In the entries that follow, the lines from the line containing "With the launch" up to and including the line containing "that features a" must be copied exactly, with pictures omitted.

*** Raw data ***

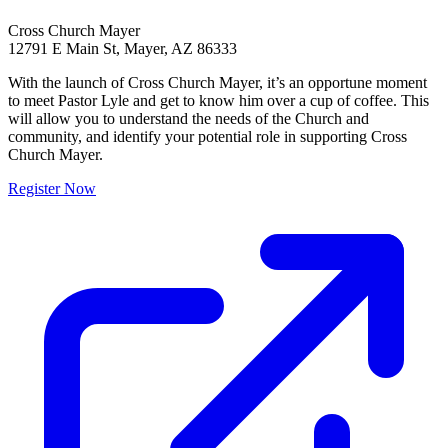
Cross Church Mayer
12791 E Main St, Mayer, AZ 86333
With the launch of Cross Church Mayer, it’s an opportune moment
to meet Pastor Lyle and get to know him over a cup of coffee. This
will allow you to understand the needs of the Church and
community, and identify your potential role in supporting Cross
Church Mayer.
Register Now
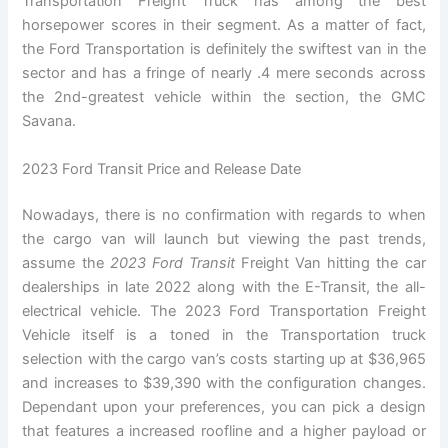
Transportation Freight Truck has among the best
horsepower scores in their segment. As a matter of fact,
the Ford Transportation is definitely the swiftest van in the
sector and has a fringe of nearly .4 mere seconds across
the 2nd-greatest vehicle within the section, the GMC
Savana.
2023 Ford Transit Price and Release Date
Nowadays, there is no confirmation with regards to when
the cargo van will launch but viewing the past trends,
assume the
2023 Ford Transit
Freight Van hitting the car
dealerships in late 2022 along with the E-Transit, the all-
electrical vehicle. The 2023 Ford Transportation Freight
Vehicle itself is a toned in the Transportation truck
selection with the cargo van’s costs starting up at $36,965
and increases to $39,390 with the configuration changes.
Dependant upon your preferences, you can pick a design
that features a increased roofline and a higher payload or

*** End of Raw data ***
*** Raw data ***

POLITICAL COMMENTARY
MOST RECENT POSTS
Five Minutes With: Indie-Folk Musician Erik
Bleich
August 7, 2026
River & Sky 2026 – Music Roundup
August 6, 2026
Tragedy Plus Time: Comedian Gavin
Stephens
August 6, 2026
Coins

*** End of Raw data ***
*** Raw data ***

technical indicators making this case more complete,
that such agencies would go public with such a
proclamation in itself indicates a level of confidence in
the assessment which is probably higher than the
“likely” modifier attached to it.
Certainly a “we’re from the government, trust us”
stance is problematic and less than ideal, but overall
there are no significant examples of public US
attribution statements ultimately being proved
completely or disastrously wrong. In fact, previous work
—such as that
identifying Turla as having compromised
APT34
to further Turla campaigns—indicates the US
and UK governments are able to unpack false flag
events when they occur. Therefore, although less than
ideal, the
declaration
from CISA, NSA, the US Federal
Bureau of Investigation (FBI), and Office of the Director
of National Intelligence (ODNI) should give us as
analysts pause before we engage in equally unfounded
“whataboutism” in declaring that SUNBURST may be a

*** End of Raw data ***

§ Written response:
With the launch of Cross Church Mayer, it’s an opportune moment
to meet Pastor Lyle and get to know him over a cup of coffee. This
will allow you to understand the needs of the Church and
community, and identify your potential role in supporting Cross
Church Mayer.
Register Now
Transportation Freight Truck has among the best
horsepower scores in their segment. As a matter of fact,
the Ford Transportation is definitely the swiftest van in the
sector and has a fringe of nearly .4 mere seconds across
the 2nd-greatest vehicle within the section, the GMC
Savana.
2023 Ford Transit Price and Release Date
Nowadays, there is no confirmation with regards to when
the cargo van will launch but viewing the past trends,
assume the
2023 Ford Transit
Freight Van hitting the car
dealerships in late 2022 along with the E-Transit, the all-
electrical vehicle. The 2023 Ford Transportation Freight
Vehicle itself is a toned in the Transportation truck
selection with the cargo van’s costs starting up at $36,965
and increases to $39,390 with the configuration changes.
Dependant upon your preferences, you can pick a design
that features a increased roofline and a higher payload or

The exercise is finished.